-- Opening Marker --
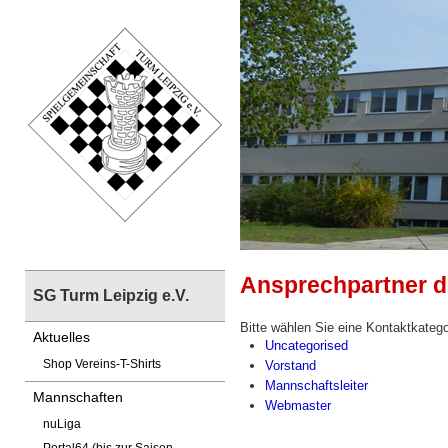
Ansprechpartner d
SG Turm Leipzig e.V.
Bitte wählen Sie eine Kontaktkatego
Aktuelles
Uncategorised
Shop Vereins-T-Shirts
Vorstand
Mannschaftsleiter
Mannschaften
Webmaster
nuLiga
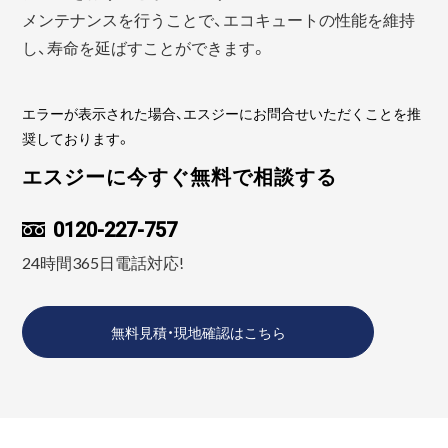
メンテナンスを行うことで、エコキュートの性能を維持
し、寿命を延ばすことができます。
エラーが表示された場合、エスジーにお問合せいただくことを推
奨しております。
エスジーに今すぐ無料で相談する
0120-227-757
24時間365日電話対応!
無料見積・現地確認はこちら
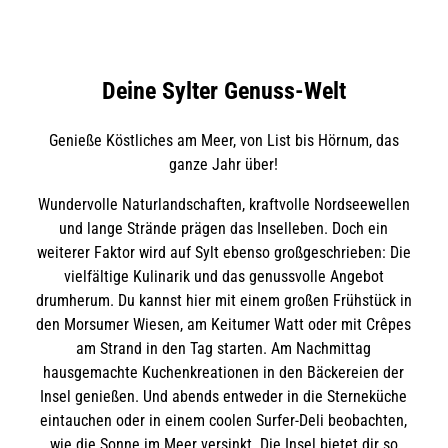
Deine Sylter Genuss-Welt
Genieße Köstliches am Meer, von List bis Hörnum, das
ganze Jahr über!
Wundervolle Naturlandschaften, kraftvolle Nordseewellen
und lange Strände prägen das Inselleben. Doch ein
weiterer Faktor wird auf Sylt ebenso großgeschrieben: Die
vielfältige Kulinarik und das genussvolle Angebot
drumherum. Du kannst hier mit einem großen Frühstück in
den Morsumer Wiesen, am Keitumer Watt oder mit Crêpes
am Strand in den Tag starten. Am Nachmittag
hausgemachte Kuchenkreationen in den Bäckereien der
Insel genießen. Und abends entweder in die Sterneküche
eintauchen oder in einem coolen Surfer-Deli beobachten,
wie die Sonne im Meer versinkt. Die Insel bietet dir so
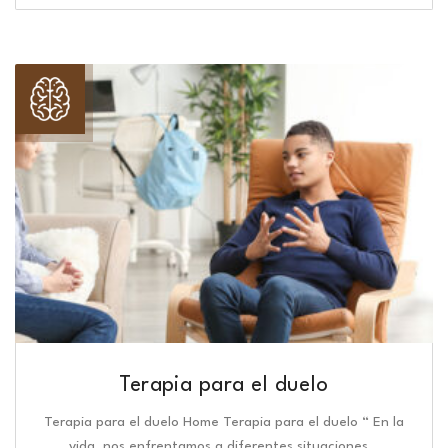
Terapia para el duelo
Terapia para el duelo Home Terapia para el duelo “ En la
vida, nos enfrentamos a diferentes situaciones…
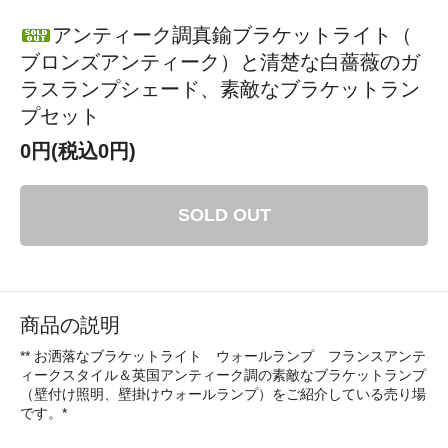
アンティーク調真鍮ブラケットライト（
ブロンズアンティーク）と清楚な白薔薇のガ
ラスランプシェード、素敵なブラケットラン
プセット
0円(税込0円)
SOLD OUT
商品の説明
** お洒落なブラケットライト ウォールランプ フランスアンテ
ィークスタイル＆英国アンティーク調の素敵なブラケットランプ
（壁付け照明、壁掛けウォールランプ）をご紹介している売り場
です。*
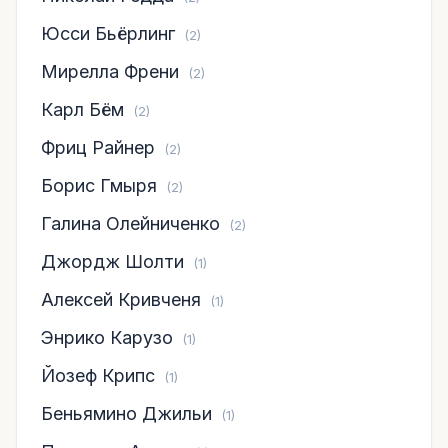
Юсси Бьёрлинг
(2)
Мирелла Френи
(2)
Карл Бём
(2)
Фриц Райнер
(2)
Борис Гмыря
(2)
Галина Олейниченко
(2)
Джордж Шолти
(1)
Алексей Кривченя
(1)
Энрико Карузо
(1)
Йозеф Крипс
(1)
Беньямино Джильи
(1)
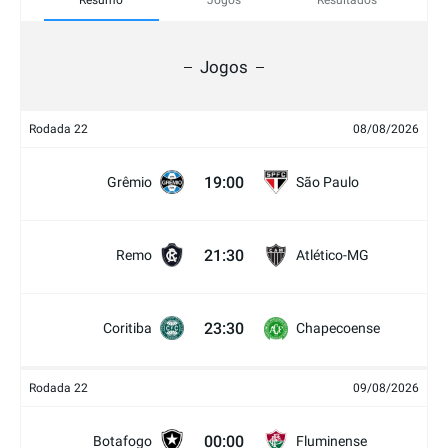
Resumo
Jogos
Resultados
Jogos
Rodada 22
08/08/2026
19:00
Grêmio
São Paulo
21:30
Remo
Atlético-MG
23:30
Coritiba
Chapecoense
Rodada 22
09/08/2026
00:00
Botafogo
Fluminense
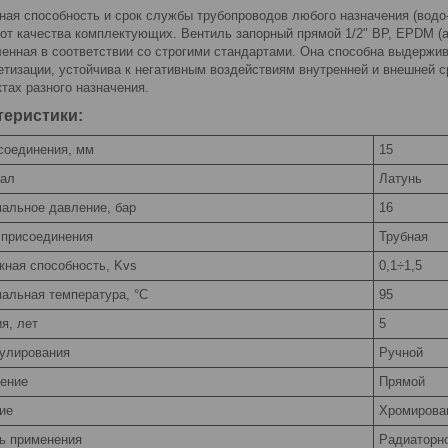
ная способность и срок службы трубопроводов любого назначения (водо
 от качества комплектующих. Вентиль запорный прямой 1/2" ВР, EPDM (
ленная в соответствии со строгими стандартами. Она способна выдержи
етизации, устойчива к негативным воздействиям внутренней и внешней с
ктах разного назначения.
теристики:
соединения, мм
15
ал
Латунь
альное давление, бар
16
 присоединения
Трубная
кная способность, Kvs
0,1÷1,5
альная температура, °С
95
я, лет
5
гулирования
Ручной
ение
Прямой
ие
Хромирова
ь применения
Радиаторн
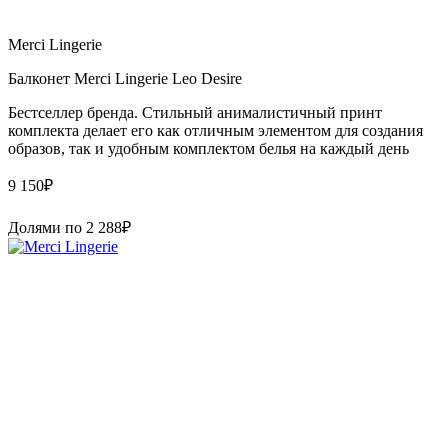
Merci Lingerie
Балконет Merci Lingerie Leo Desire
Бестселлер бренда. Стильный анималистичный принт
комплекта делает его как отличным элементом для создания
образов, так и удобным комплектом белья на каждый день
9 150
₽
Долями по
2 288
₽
-- Closing Marker --
◆ Exercise details: Work through the entries, filtering for the string "Terapia", and copy each line that holds it.

◆ Answer section:
Terapia para el duelo
Terapia para el duelo Home Terapia para el duelo “ En la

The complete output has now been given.